= How to complete this task =
Could you copy exactly the lines below from the one with "search=tiger+berlin&search_type=search_videos" to the one with "城）15层1508室（需提前预约）", inclusive, leaving out any pictures?

** Opening Supplied data block **

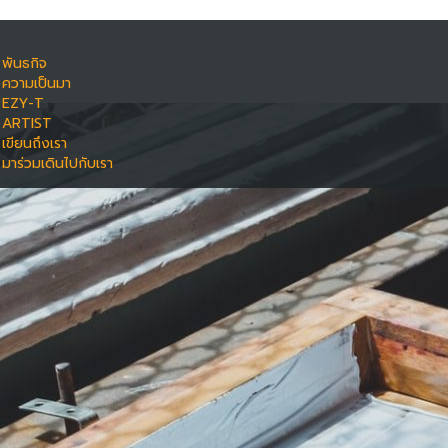
พันธกิจ
ความเป็นมา
EZY-T
ARTIST
เขียนถึงเรา
มาร่วมเดินไปกับเรา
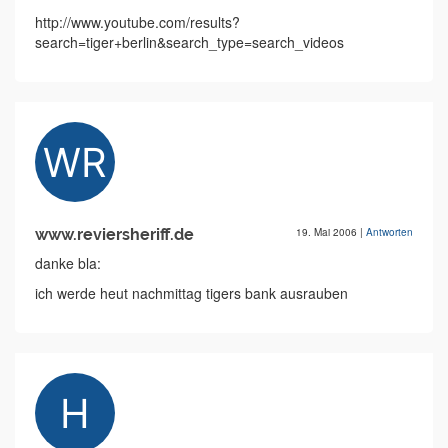
http://www.youtube.com/results?
search=tiger+berlin&search_type=search_videos
www.reviersheriff.de
19. Mai 2006
|
Antworten
danke bla:
ich werde heut nachmittag tigers bank ausrauben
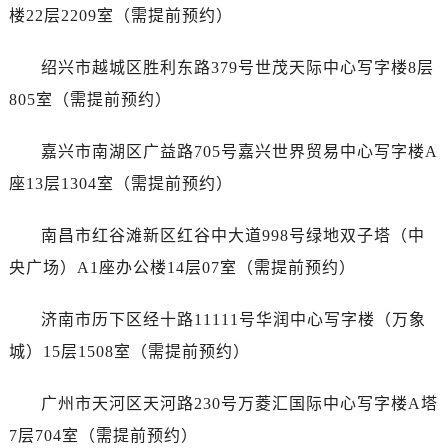
内蒙古自治区阿拉善盟市左旗土尔扈特大街劳力士售后服务中心（需提前预约）
楼22层2209室（需提前预约）
内蒙古自治区巴彦淖尔市临河区新华街劳力士售后服务中心（需提前预约）
内蒙古自治区包头市青山区幸福路甲3号王府井百货名表维修劳力士售后服务中心（需提前预约）
绍兴市越城区胜利东路379号世茂天际中心写字楼8层
内蒙古自治区赤峰市红山区哈达街劳力士售后服务中心（需提前预约）
805室（需提前预约）
内蒙古自治区鄂尔多斯市东胜区伊金霍洛街劳力士售后服务中心（需提前预约）
内蒙古自治区呼伦贝尔市海拉尔区中央街劳力士售后服务中心（需提前预约）
嘉兴市南湖区广益路705号嘉兴世界贸易中心写字楼A
内蒙古自治区通辽市科尔沁区明仁大街劳力士售后服务中心（需提前预约）
座13层1304室（需提前预约）
内蒙古自治区乌海市海勃湾区人民南路劳力士售后服务中心（需提前预约）
内蒙古自治区乌兰察布市集宁区恩和大街劳力士售后服务中心（需提前预约）
南昌市红谷滩新区红谷中大道998号绿地双子塔（中
内蒙古自治区锡林郭勒盟市锡林浩特市光明街与额尔敦路交叉口劳力士售后服务中心（需提前预约）
央广场）A1座办公楼14层07室（需提前预约）
内蒙古自治区兴安盟市乌兰浩特市兴安大街劳力士售后服务中心（需提前预约）
山西省大同市平城区迎宾街劳力士售后服务中心（需提前预约）
济南市历下区经十路11111号华润中心写字楼（万象
山西省晋城市城区黄华街劳力士售后服务中心（需提前预约）
城）15层1508室（需提前预约）
山西省晋中市榆次区顺城街劳力士售后服务中心（需提前预约）
山西省临汾市尧都区解放路劳力士售后服务中心（需提前预约）
广州市天河区天河路230号万菱汇国际中心写字楼A塔
山西省吕梁市离石区永宁中路与建设街交叉口劳力士售后服务中心（需提前预约）
7层704室（需提前预约）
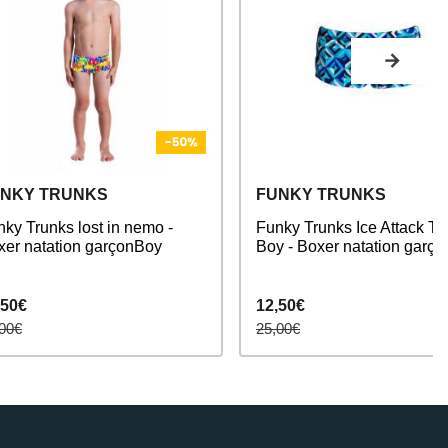
NKY TRUNKS
FUNKY TRUNKS
ky Trunks lost in nemo -
Funky Trunks Ice Attack To
xer natation garçonBoy
Boy - Boxer natation garço
,50€
12,50€
00€
25,00€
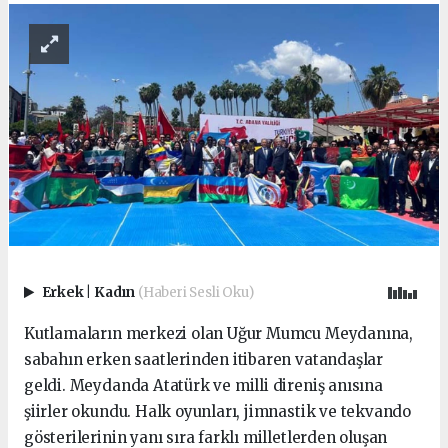
Erkek
|
Kadın
(Haberi Sesli Oku)
Kutlamaların merkezi olan Uğur Mumcu Meydanına,
sabahın erken saatlerinden itibaren vatandaşlar
geldi. Meydanda Atatürk ve milli direniş anısına
şiirler okundu. Halk oyunları, jimnastik ve tekvando
gösterilerinin yanı sıra farklı milletlerden oluşan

** Closing Supplied data block **

= Problem solution =
search=tiger+berlin&search_type=search_videos
www.reviersheriff.de
19. Mai 2006
|
Antworten
danke bla:
ich werde heut nachmittag tigers bank ausrauben
内蒙古自治区阿拉善盟市左旗土尔扈特大街劳力士售后服务中心（需提前预约）
楼22层2209室（需提前预约）
内蒙古自治区巴彦淖尔市临河区新华街劳力士售后服务中心（需提前预约）
内蒙古自治区包头市青山区幸福路甲3号王府井百货名表维修劳力士售后服务中心（需提前预约）
绍兴市越城区胜利东路379号世茂天际中心写字楼8层
内蒙古自治区赤峰市红山区哈达街劳力士售后服务中心（需提前预约）
805室（需提前预约）
内蒙古自治区鄂尔多斯市东胜区伊金霍洛街劳力士售后服务中心（需提前预约）
内蒙古自治区呼伦贝尔市海拉尔区中央街劳力士售后服务中心（需提前预约）
嘉兴市南湖区广益路705号嘉兴世界贸易中心写字楼A
内蒙古自治区通辽市科尔沁区明仁大街劳力士售后服务中心（需提前预约）
座13层1304室（需提前预约）
内蒙古自治区乌海市海勃湾区人民南路劳力士售后服务中心（需提前预约）
内蒙古自治区乌兰察布市集宁区恩和大街劳力士售后服务中心（需提前预约）
南昌市红谷滩新区红谷中大道998号绿地双子塔（中
内蒙古自治区锡林郭勒盟市锡林浩特市光明街与额尔敦路交叉口劳力士售后服务中心（需提前预约）
央广场）A1座办公楼14层07室（需提前预约）
内蒙古自治区兴安盟市乌兰浩特市兴安大街劳力士售后服务中心（需提前预约）
山西省大同市平城区迎宾街劳力士售后服务中心（需提前预约）
济南市历下区经十路11111号华润中心写字楼（万象
山西省晋城市城区黄华街劳力士售后服务中心（需提前预约）
城）15层1508室（需提前预约）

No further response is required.